Start of Block
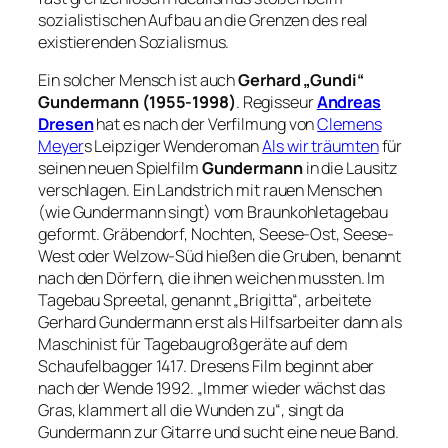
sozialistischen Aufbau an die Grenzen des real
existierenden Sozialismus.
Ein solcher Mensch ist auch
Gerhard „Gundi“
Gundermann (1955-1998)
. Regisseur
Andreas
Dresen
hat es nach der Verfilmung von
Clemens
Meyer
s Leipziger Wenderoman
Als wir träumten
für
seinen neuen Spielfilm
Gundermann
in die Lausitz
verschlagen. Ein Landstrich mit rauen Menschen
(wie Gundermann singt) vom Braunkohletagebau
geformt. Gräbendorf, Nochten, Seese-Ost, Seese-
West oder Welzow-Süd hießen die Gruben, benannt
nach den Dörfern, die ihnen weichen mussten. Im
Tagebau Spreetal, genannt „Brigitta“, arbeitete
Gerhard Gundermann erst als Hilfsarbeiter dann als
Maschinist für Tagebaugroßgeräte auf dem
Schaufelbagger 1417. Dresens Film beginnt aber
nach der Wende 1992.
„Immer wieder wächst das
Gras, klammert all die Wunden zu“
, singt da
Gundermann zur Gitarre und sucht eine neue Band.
End of Block
Start of Block
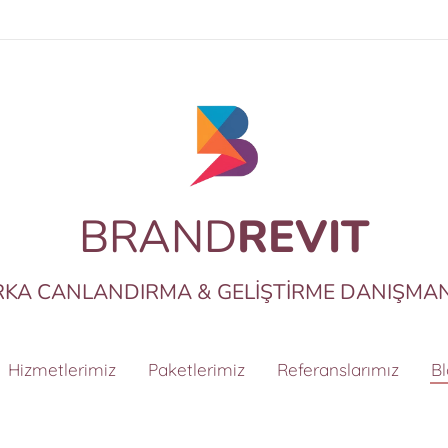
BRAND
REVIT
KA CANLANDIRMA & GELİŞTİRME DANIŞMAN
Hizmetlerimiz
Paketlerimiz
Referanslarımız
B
End of Block
§ What the task requires
Please return the lines above that run from the line containing "sozialistischen Aufbau an" to the line containing "in die Lausitz", inclusive, exactly and with no other lines.

§ Answer section
sozialistischen Aufbau an die Grenzen des real
existierenden Sozialismus.
Ein solcher Mensch ist auch
Gerhard „Gundi“
Gundermann (1955-1998)
. Regisseur
Andreas
Dresen
hat es nach der Verfilmung von
Clemens
Meyer
s Leipziger Wenderoman
Als wir träumten
für
seinen neuen Spielfilm
Gundermann
in die Lausitz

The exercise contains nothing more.